Add a website
At the end of this guide your bot will be trained on your website content and ready to answer visitor questions.
Before you start
Your website must be publicly accessible — DGbot cannot crawl pages behind a login or paywall. If you have private content to add, use a PDF or FAQ upload instead.
Steps
Go to Sources in the sidebar. This is where all your training data lives.
Open Sources in adminThe Sources screen before any sources are added.
Click the Add source button in the top right. A picker appears — select Website URL.
Select Website URL from the source type picker.
Paste your URL into the input field. Choose how much of your site to crawl:
Paste your URL and select a crawl mode. Full site crawl is the most common choice.
Click Start training. DGbot begins crawling and processing your pages in the background.
The source status cycles through: Queued → Processing → Ready. Most sites finish in 30–60 seconds.

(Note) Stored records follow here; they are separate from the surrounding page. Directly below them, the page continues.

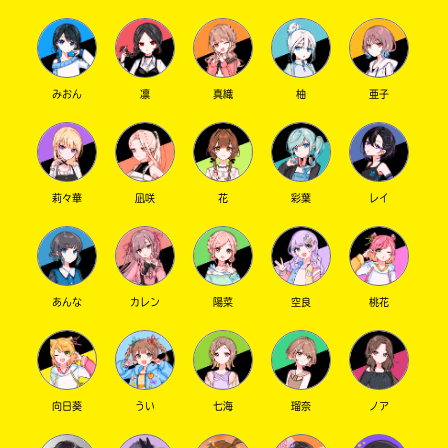
ゆーちゃんのイズナの中での好きな曲は ꕀ .ᐣ.ᐣ
✎ܚ けいねい ㄘԣꩢ
みおん
凛
真織
柚
亜子
もちろん
だよ .ᐟ.ᐟ
花子くん たくさん語ろう ଘ꒰ ⸝⸝ʚ̴̶̷̆ ᵕ ʚ̴̶̷̆⸝⸝꒱ଓ˚
花子くんの中で好きなキャラクターとかある ꕀ
.ᐣ.ᐣ
莉々華
凪咲
花
彩葉
レイ
✎ܚ 甘恋 様
はじめまして ꕀ .ᐟ.ᐟ
お声がけありがとうございます
K-POP は アイリットの イロハ が最推しです
あんな
カレン
陽菜
空良
桃花
՞⸝⸝. .⸝⸝՞݂˳ഒ
からぴちは ゆあんくん ・ じゃぱぱさん を推し
ています ♫⊹꒷꒦ ｡ﾟ
甘恋様の推しも教えていただけるとうれしいで
向日葵
うい
七海
瑠奈
ノア
す ꒰ᐡ⸝⸝› ·̫ ‹⸝⸝ᐡ꒱
˚‧︵‿☆
ゆいちゃ呼び ・ ため もちろん
です .ᐟ.ᐟ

A green Ready badge means training is complete. The bot can now answer from this source.
Crawl modes
| Mode | What it crawls | Best for |
|---|---|---|
| Single page | That URL only | A specific pricing or contact page |
| Linked pages | The URL and all pages linked from it (one level deep) | Product category pages |
| Full site crawl | The URL and all reachable pages on the same domain | Most websites — recommended default |
| Sitemap | Uses your sitemap.xml to discover pages | Large sites where crawl takes too long |
Limits & quotas
| Plan | Sources | Pages per source |
|---|---|---|
| Free | 3 | 50 |
| Starter | 10 | 200 |
| Pro | 25 | 500 |
| Business | Unlimited | Unlimited |
Troubleshooting
Source stuck on Processing — Refresh the page after 2 minutes. If still stuck, click the source card and look for an error message. Common causes: the URL is not publicly accessible, the server blocked the crawler, or the page uses JavaScript rendering that DGbot cannot execute.
Pages missing from training — DGbot only follows links. Pages linked only via JavaScript navigation may not be discovered by full site crawl. Add them as individual URL sources, or provide your sitemap.xml.
Wrong content trained — If a page has a cookie consent overlay or paywall that appears before the content, DGbot may have trained on the overlay text instead. Remove those pages and re-add them as PDFs of the actual content.